WHAT IS NEEDED: Repeat what the lines below say, word for word, and skip every image.

SUPPLIED ENTRIES:

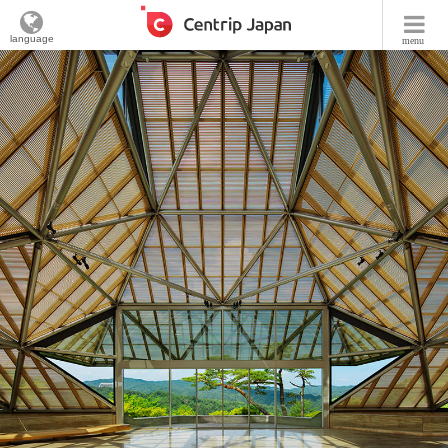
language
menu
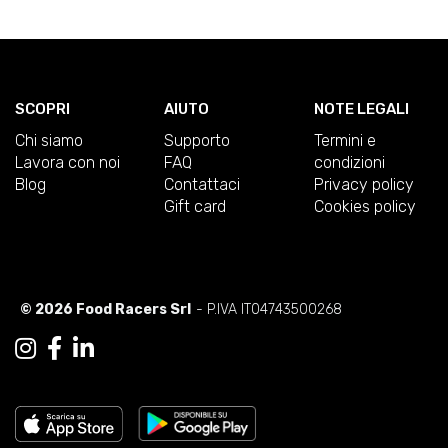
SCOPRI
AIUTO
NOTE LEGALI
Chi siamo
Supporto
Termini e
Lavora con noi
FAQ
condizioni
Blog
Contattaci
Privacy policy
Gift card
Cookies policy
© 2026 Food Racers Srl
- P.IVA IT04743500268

SOLUTION FOR THIS EXERCISE:
language
menu
SCOPRI
AIUTO
NOTE LEGALI
Chi siamo
Supporto
Termini e
Lavora con noi
FAQ
condizioni
Blog
Contattaci
Privacy policy
Gift card
Cookies policy
© 2026 Food Racers Srl
- P.IVA IT04743500268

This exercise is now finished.